For many veterans, there was a tension between the political and the personal — a war that was chosen for them by the government, and their personal experiences coming back from that war. For Creed, the way forward was clear: “We would not allow another group of veterans to come home to what we did.”
After Vietnam Veterans Boulevard was named, Creed spent much of his life educating people about Vietnam, through school visits and later as a high school history teacher. He toured schools talking about the veteran experience with a truckful of props, says his daughter Allison Steinquest.
In 2012, Chapter 240 worked with the Tennessee General Assembly to add 25 new signs to the road, each with the name of a Sumner County resident who died in the war.
But after nearly 40 years, a new sign has emerged on Vietnam Veterans Boulevard: a sign reading “Charlie Kirk Memorial Highway,” honoring the late right-wing influencer and founder of conservative nonprofit Turning Point USA. While the signage didn’t officially rename the highway (it is technically an honorary marker), its message hit Creed hard. He says the state legislature and Tennessee Department of Transportation didn’t consult with any veterans before the sign went up.
“It feels like we’ve been stepped on again,” he says. (Creed tells the Scene, however, that he does not oppose Kirk’s beliefs or the messages of Turning Point USA.)
The sign placement is certainly odd. Kirk — who was killed in September of last year — was not from Tennessee, he did not have any apparent connections to Sumner County, and he never served in the armed forces. One of his most famous connections to local issues is also fraught at best: At a Turning Point USA event just a week after Nashville’s Covenant School shooting, Kirk told the crowd, “I think it’s worth to have a cost of, unfortunately, some gun deaths every single year so that we can have the Second Amendment to protect our other God-given rights.”

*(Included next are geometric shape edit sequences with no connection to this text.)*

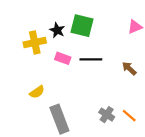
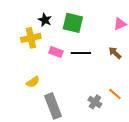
black star: (57, 30) -> (45, 20), moved
brown arrow: (129, 68) -> (115, 53), moved
orange line: (129, 116) -> (115, 94), moved

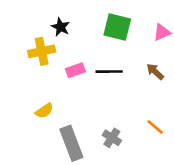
green square: (73, 23) -> (117, 27), moved
pink rectangle: (56, 52) -> (75, 70), turned -40
gray cross: (95, 102) -> (112, 138), moved

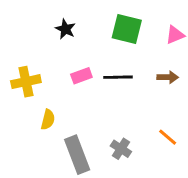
yellow cross: (42, 51) -> (26, 82), moved
brown arrow: (155, 72) -> (168, 77), turned 138
yellow semicircle: (44, 111) -> (48, 120), turned -42

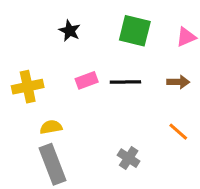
yellow semicircle: (48, 120) -> (51, 127), turned -114
orange line: (168, 137) -> (178, 132), moved
gray rectangle: (77, 155) -> (53, 164), moved

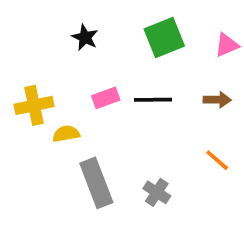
green square: (135, 31) -> (164, 37), turned -36
yellow semicircle: (51, 127) -> (66, 134), moved
gray rectangle: (53, 164) -> (96, 183), moved

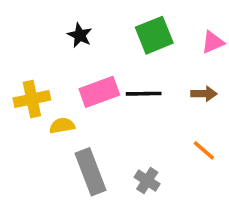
pink rectangle: (106, 98) -> (99, 92), size x1.5

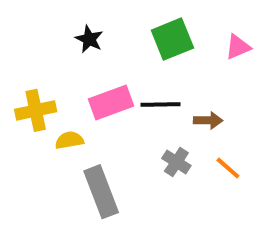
brown arrow: (204, 94) -> (208, 120), moved
gray cross: (147, 181) -> (176, 162), moved

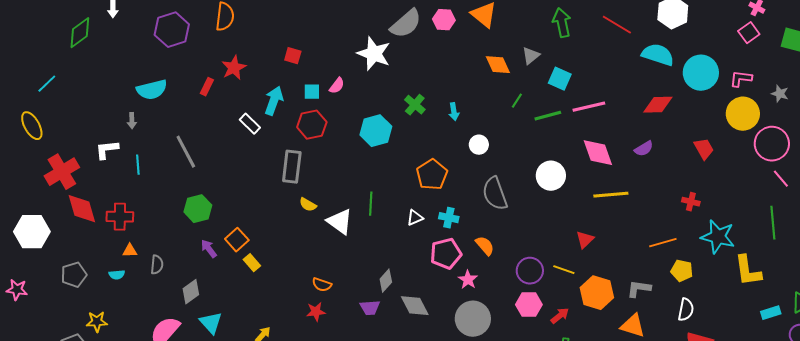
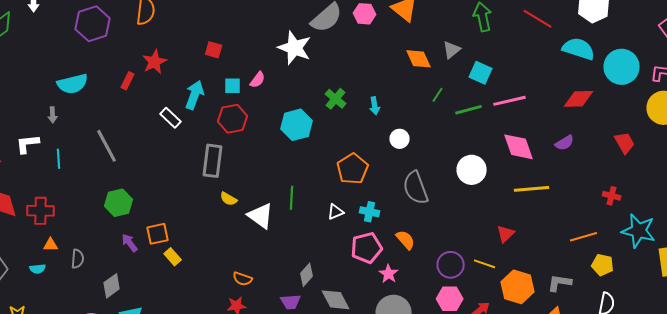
orange square: (237, 240) -> (158, 234), turned 30

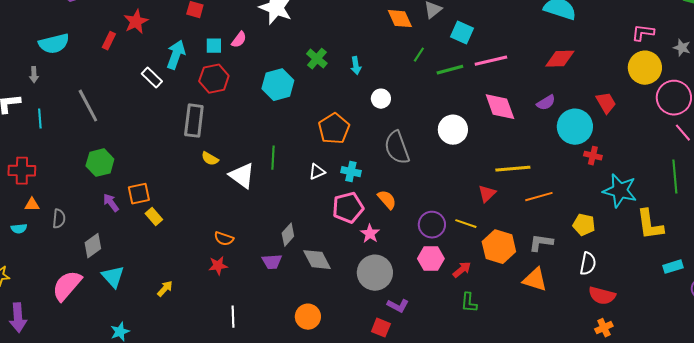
cyan circle: (622, 67) -> (575, 127), moved
yellow line: (532, 189) -> (513, 169), moved
orange line: (584, 237) -> (539, 197), moved

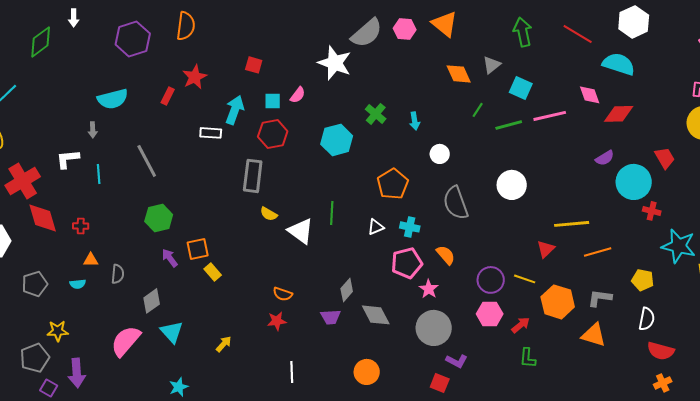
white rectangle: (152, 78) -> (211, 133), turned -40
pink diamond: (500, 107) -> (590, 95), moved, size x0.7
red cross: (22, 171) -> (81, 226), size x0.6

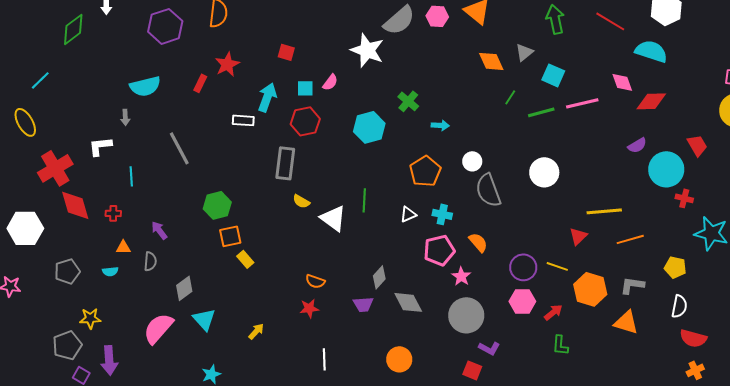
cyan arrow: (415, 121) -> (440, 125), moved, turned -78
white circle: (440, 154) -> (472, 161), moved
cyan line: (99, 174) -> (131, 176), moved
green hexagon: (159, 218) -> (217, 205), moved
purple arrow: (170, 258) -> (159, 230), moved

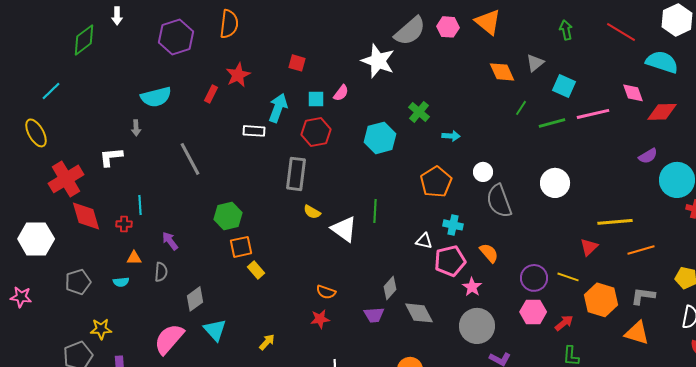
green arrow: (555, 19) -> (566, 30), size x0.7
cyan line: (131, 176) -> (140, 205), moved
white triangle: (408, 214) -> (424, 241), moved, turned 36

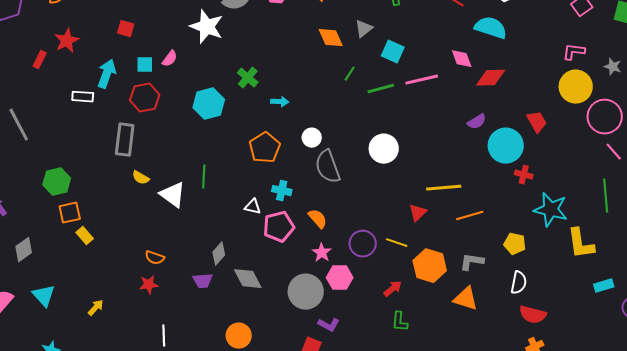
pink star: (472, 287) -> (322, 253), moved
gray diamond: (195, 299) -> (24, 250), moved
pink hexagon: (533, 312) -> (340, 278), moved

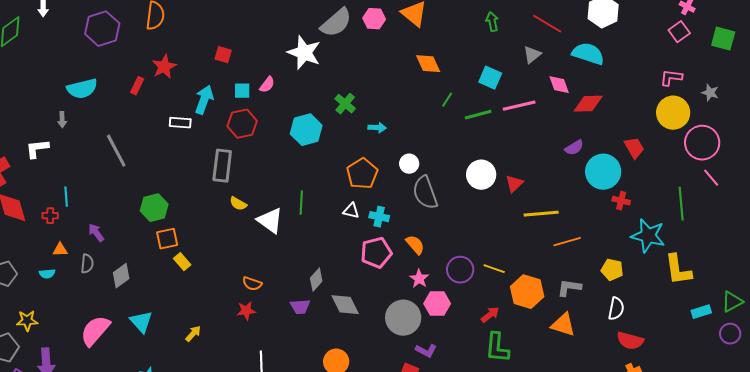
gray triangle: (364, 29) -> (532, 55), moved
green line: (606, 196) -> (681, 204), moved
white triangle: (253, 207) -> (351, 211), moved
red triangle: (418, 213) -> (514, 184), moved
green L-shape: (400, 322) -> (497, 348), size x1.5

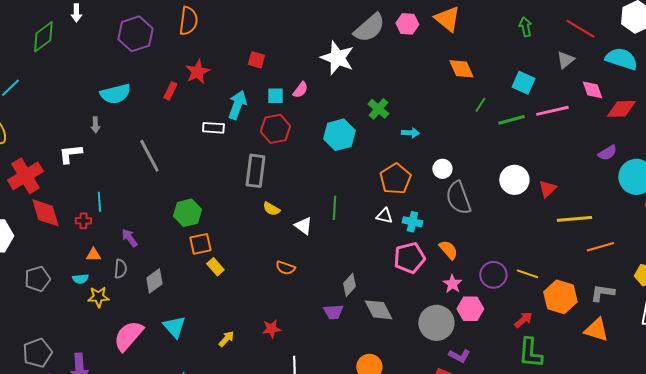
white triangle: (270, 221) -> (303, 226), size x0.7
orange semicircle: (252, 284) -> (285, 268), moved
red star: (246, 311) -> (271, 329), moved
yellow star: (27, 321) -> (98, 297), moved

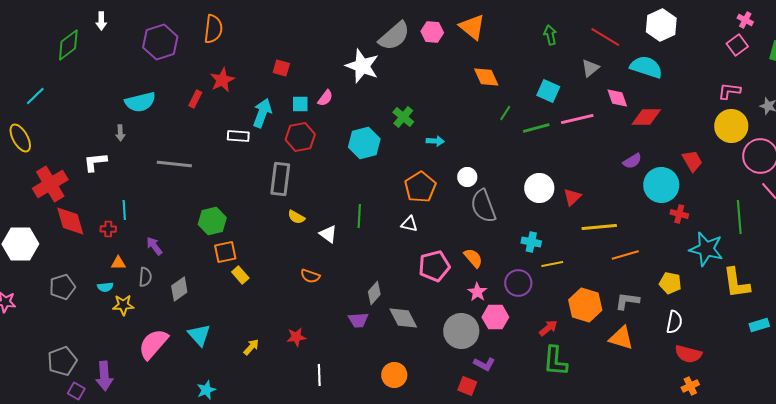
gray line: (149, 156) -> (174, 164), turned -56
cyan cross: (412, 222) -> (531, 242), moved
yellow line: (527, 274) -> (552, 264), moved, turned -30

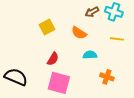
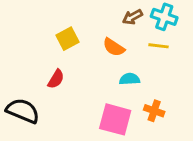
yellow line: (117, 39) -> (158, 46), moved
red semicircle: (53, 59) -> (56, 79), moved
pink square: (59, 83) -> (115, 119), moved

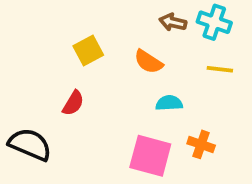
brown arrow: (132, 17) -> (173, 22), turned 42
yellow line: (158, 46) -> (220, 69), moved

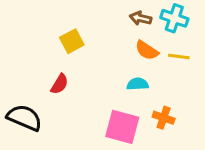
orange semicircle: (148, 62) -> (147, 50), moved

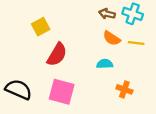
yellow square: (72, 41) -> (41, 27), moved
red semicircle: (60, 84) -> (57, 55), moved, size x1.5
pink square: (122, 127) -> (62, 92), moved

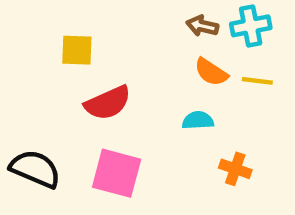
cyan cross: (133, 14) -> (251, 26), turned -30
yellow square: (41, 27) -> (77, 50), turned 30
red semicircle: (57, 55) -> (108, 103), turned 35

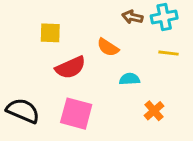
orange semicircle: (211, 72) -> (108, 47), moved
orange cross: (235, 169) -> (154, 111), turned 30

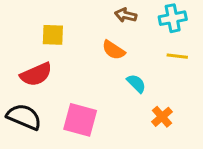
brown arrow: (132, 17) -> (126, 15), moved
red semicircle: (70, 67) -> (36, 74), moved
cyan semicircle: (130, 79) -> (136, 83), turned 48

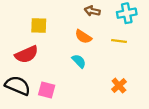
yellow line: (177, 56) -> (119, 41), moved
cyan semicircle: (136, 83) -> (79, 61), moved
pink square: (80, 120) -> (47, 90), moved, size x0.7

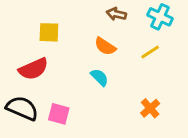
cyan cross: (127, 13) -> (160, 17), turned 36
yellow line: (119, 41) -> (150, 52), turned -40

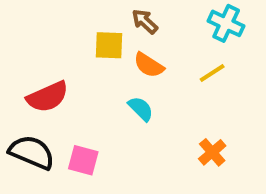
brown arrow: (116, 14) -> (145, 21), moved, turned 30
yellow square: (49, 32) -> (109, 45), moved

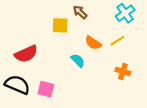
cyan cross: (226, 23) -> (125, 13), turned 30
orange semicircle: (149, 65) -> (93, 43), moved
orange cross: (212, 152) -> (123, 71), moved, turned -32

But views on Kirk aside, Creed — and other local veterans — just want the sign somewhere else. “It breaks up the whole point of Vietnam Veterans Boulevard,” he tells the Scene.
State Rep. Johnny Garrett (R-Goodlettsville), who sponsored the bill for the Charlie Kirk Memorial Highway sign, has called Kirk a “patriot” who “died exercising the very freedom that veterans have served to protect.” He told Fox 17: “This does not change the name of the highway or take away from the service and sacrifice of those who have fought to protect the freedom of speech for all Americans.”
Initially, it didn’t look like the sign would move. Creed himself was skeptical, telling the Scene that the veterans’ group did not have the political power to do anything about it — despite other Vietnam veterans telling the state legislature to “take this bill [memorializing Kirk] and put it really where the sun doesn’t shine.”
Sumner County War Memorial
But on July 7, things changed. Steinquest says Creed got a call from Garrett, who promised to move the sign somewhere else.
Steinquest, who spent a lifetime watching her dad educate people about the war, wants people to keep thinking about what Vietnam Veterans Boulevard means — a way to remember Vietnam. “I hope people keep learning,” she says. “And I hope people don’t let it just be a story in the books.”
“American history is worth knowing,” Creed says. “Vietnam was a very politicized war, but we were just young men doing our duty,” says Creed.
“We were young,” he tells the Scene. “We were very young.”
Garrett’s office has not responded to the Scene’s request for comment on his plans to move the Charlie Kirk Memorial Highway sign.